EVO has come a long way since co-owners Matt McIntosh and Ricky Hacker began selling pizza from a food cart at the Charleston Farmers Market in 2005.
Hacker says he and McIntosh are fortunate for all the recent national publicity – and for the local attention that EVO has been getting since its food cart days.
“We’re real proud of everything we’ve got,” he said, pointing out that the media coverage has come without hired marketing or public relations help. “It’s just good old-fashioned hard work.”
Hacker and McIntosh met when they both worked at FIG. They began talking about opening their own restaurant.

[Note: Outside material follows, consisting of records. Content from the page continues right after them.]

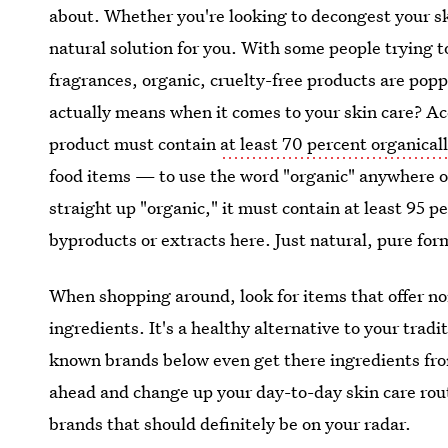
about. Whether you're looking to decongest your ski
natural solution for you. With some people trying t
fragrances, organic, cruelty-free products are po
actually means when it comes to your skin care? Ac
product must contain
at least 70 percent organical
food items — to use the word "organic" anywhere on 
straight up "organic," it must contain at least 95 
byproducts or extracts here. Just natural, pure for
When shopping around, look for items that offer no
ingredients. It's a healthy alternative to your trad
known brands below even get there ingredients fro
ahead and change up your day-to-day skin care rout
brands that should definitely be on your radar.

“We started doing our homework, crunching numbers, getting the legwork out of the way,” Hacker said. He was 23 at the time and McIntosh was 26, and they soon decided there was no way to raise enough money to open a traditional restaurant.
That’s when they started thinking mobile. They bought a cart, quit their jobs and committed to EVO.
Having to begin with the cart, Hacker says now, was “a blessing in disguise.” It gave them a chance to develop their great pizza product and loyal clientele, in a relatively inexpensive way.
In March 2007, they opened EVO in Park Circle. Things have gone so well that they recently hired an executive chef, Matt Russell, who was formerly a sous chef at McCrady's.
Hacker said it was McIntosh who created the Pistachio Pesto pizza. They finely grind pistachios and mix it with olive oil to make a pesto. Then they add goat cheese from Split Creek Farms in Anderson, mozzarella that they themselves in house, and Parmigiano Reggiano from Italy. The pizza is topped with creme fraiche and toasted pistachios.
The menu changes daily at EVO, as Hacker and McIntosh emphasize local ingredients in season. But the Pistachio Pesto pizza is one of four that is always on the menu.